Risque cardiovasculaire : comment l'alimentation et l'exercice aident-ils ?

Le risque cardiovasculaire peut être réduit en prenant quelques mesures de base. Aujourd'hui, de nombreux facteurs menacent la bonne santé du cœur et du système circulatoire. Il vaut mieux prévenir.
Risque cardiovasculaire : comment l'alimentation et l'exercice aident-ils ?

Écrit par Edith Sánchez

Dernière mise à jour : 09 août, 2022

La meilleure façon de réduire le risque cardiovasculaire est d’adopter un mode de vie sain. Les axes fondamentaux pour cela sont au nombre de deux : alimentation et exercice. Ensemble, ces deux facteurs constituent des moyens optimaux pour prévenir toutes sortes de maladies.

Les deux principales causes de décès dans le monde sont les cardiopathies ischémiques et les accidents vasculaires cérébraux, selon les données de l’Organisation mondiale de la santé.
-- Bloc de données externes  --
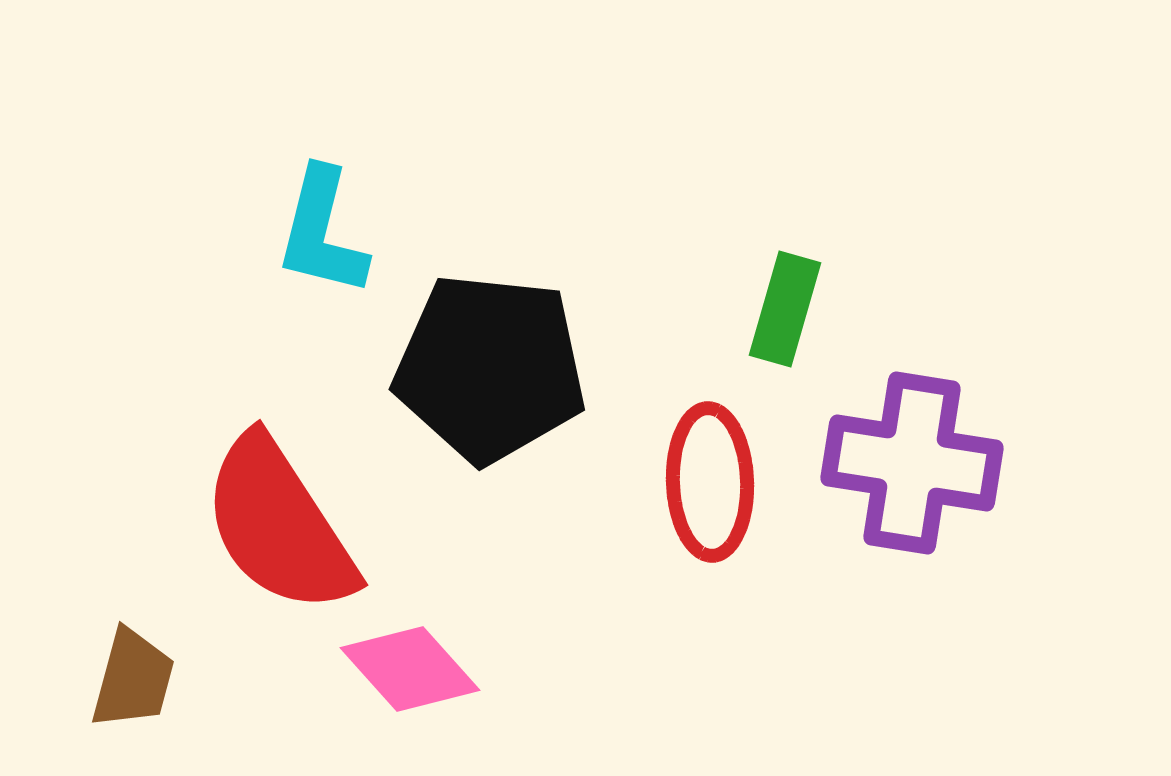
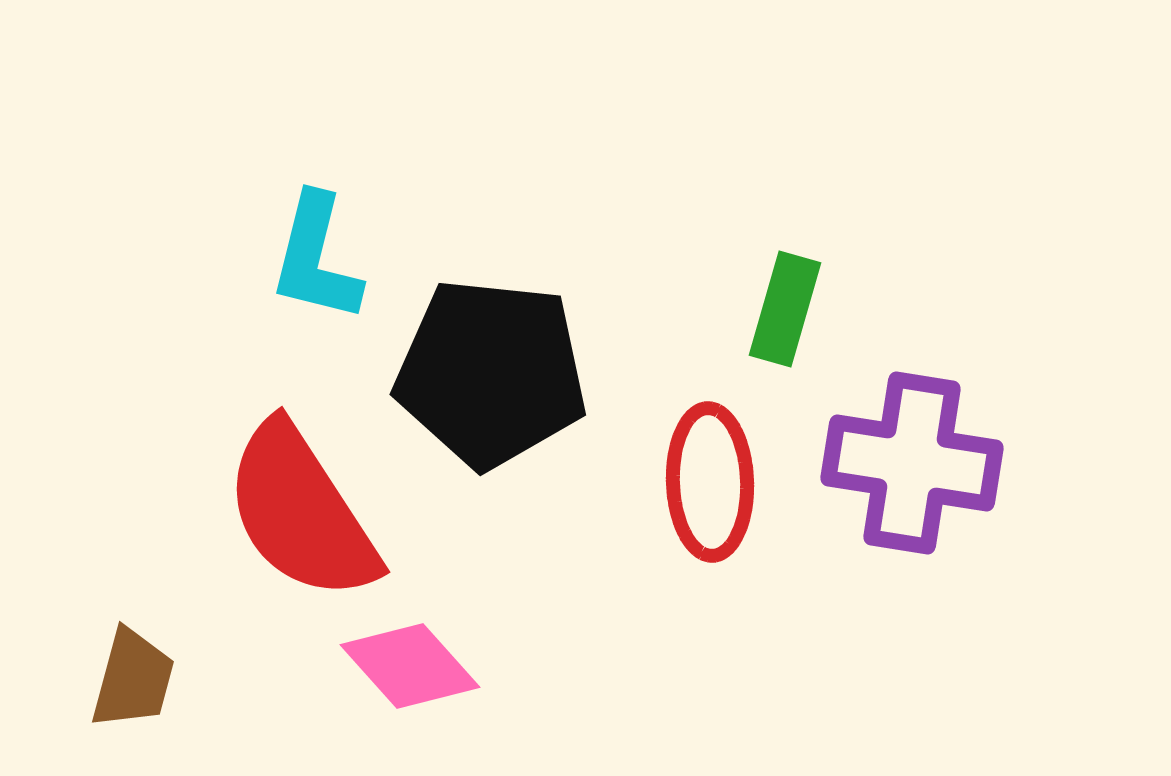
cyan L-shape: moved 6 px left, 26 px down
black pentagon: moved 1 px right, 5 px down
red semicircle: moved 22 px right, 13 px up
pink diamond: moved 3 px up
Cette information montre à elle seule l’importance de prendre des mesures pour réduire le risque cardiovasculaire.

On estime qu’au moins un tiers des maladies cardiovasculaires sont évitables. Malgré cela, il n’est pas possible de réduire le nombre de décès de cette cause en raison de la persistance d’habitudes inappropriées, telles qu’un mode de vie sédentaire et des régimes alimentaires peu pratiques.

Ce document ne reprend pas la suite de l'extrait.